Husband’s Contact with Wife’s Attorney Not a Violation of Order of Protection Received by Wife

Violation-of-Order-of-Protection-Received-by-Wife

Judge Javier Vargas sitting in a Family Court in King County recently had an unusual case presented to him. The wife had received an Order of Protection against her husband. He was ordered to stay away from the wife’s home and work and prohibited from communicating with wife, including any third party contact. The wife alleged husband and his private investigator had violated the portion of the Order of Protection preventing third party contact. She claimed her husband and his private investigator had communicated with her attorney through e-mail.
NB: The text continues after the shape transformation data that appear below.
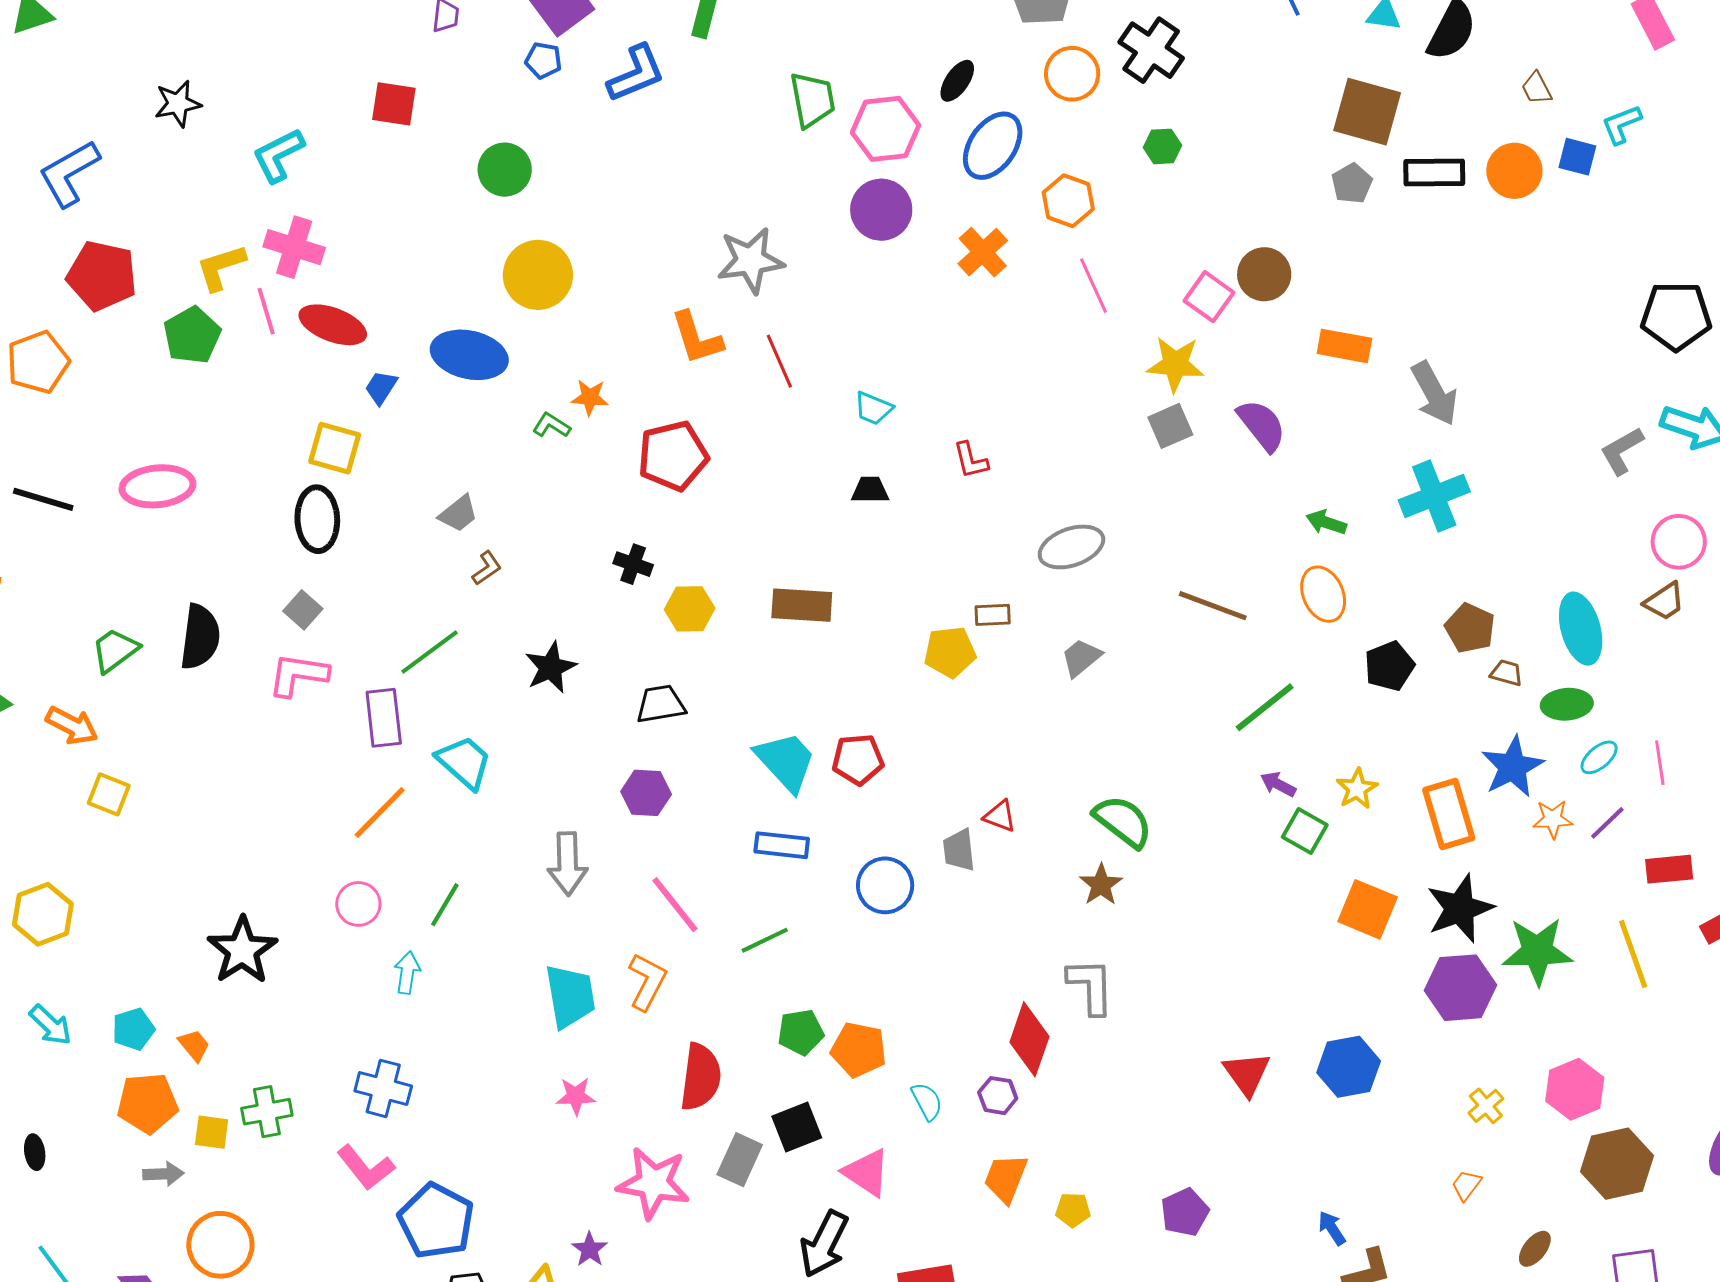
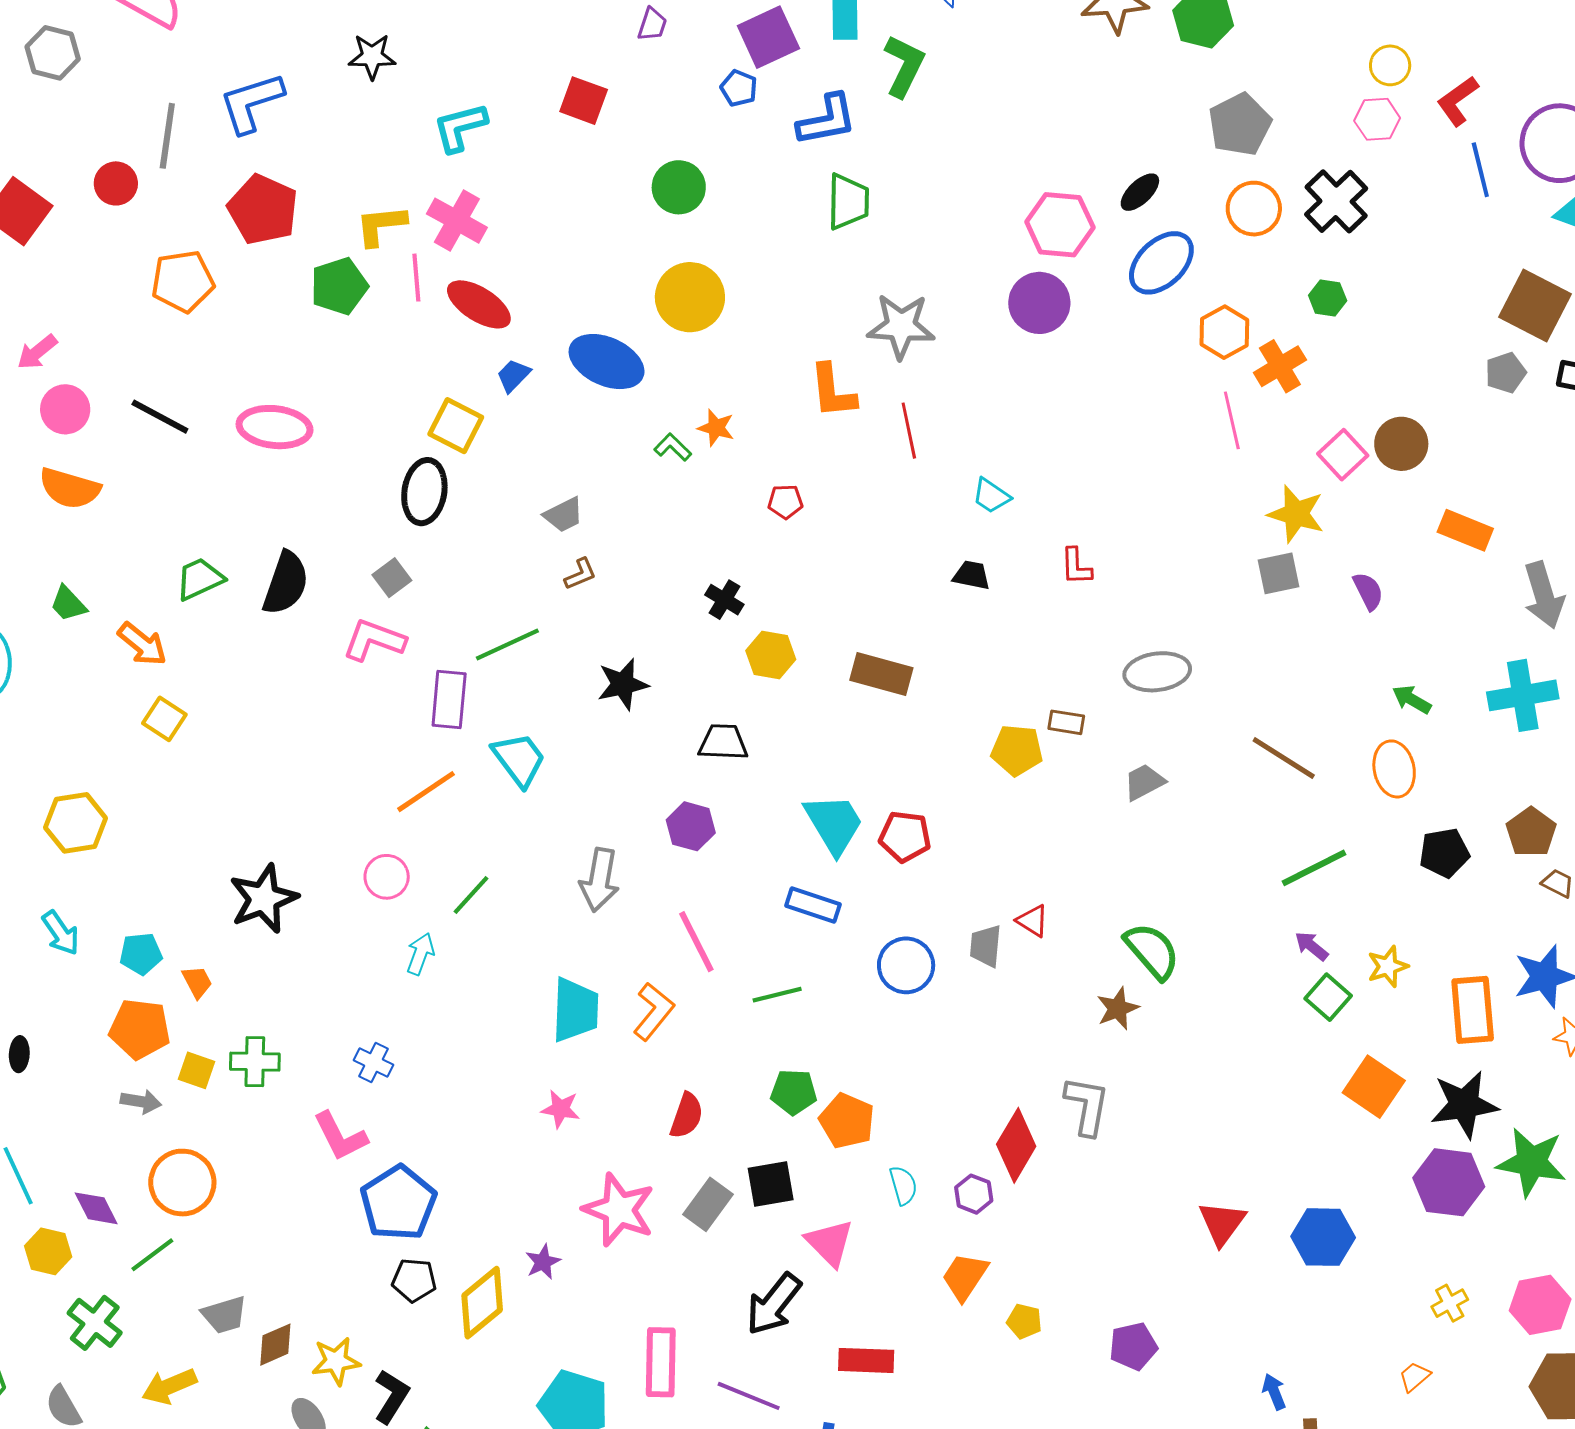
green trapezoid: (812, 100) -> (848, 202), moved
orange cross: (983, 252) -> (1280, 366), moved
purple semicircle: (1262, 425) -> (1368, 591), size x0.7
red pentagon: (673, 456) -> (785, 502), size x0.5
red semicircle: (701, 1077) -> (687, 1116), size x0.7
blue cross: (383, 1088) -> (373, 1062), size x0.7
She claimed these e-mails constituted harassment and coercion which were violations of the no communications provision of the Order of Protection which she had.

The Husband’s Position

The husband’s attorney argued that there were no allegations that either he or his investigator contacted the wife.

The Judge’s Decision

Judge Vargas took note that even presuming the allegations made by the wife in her petition were true and correct, the husband’s contact communicating with the wife’s counsel did not amount to threats or intimidation against the wife. He found there was no basis to find this conduct by the husband’s attorney constituted harassment or a family offense against the wife. He further found the husband’s attorney and the husband’s investigator were not third parties who were prohibited from communicating pursuant to the court order. Judge Vargas ruled the husband’s communications amounted to “hard edge bargaining negotiations and were not violations of the Order of Protection“.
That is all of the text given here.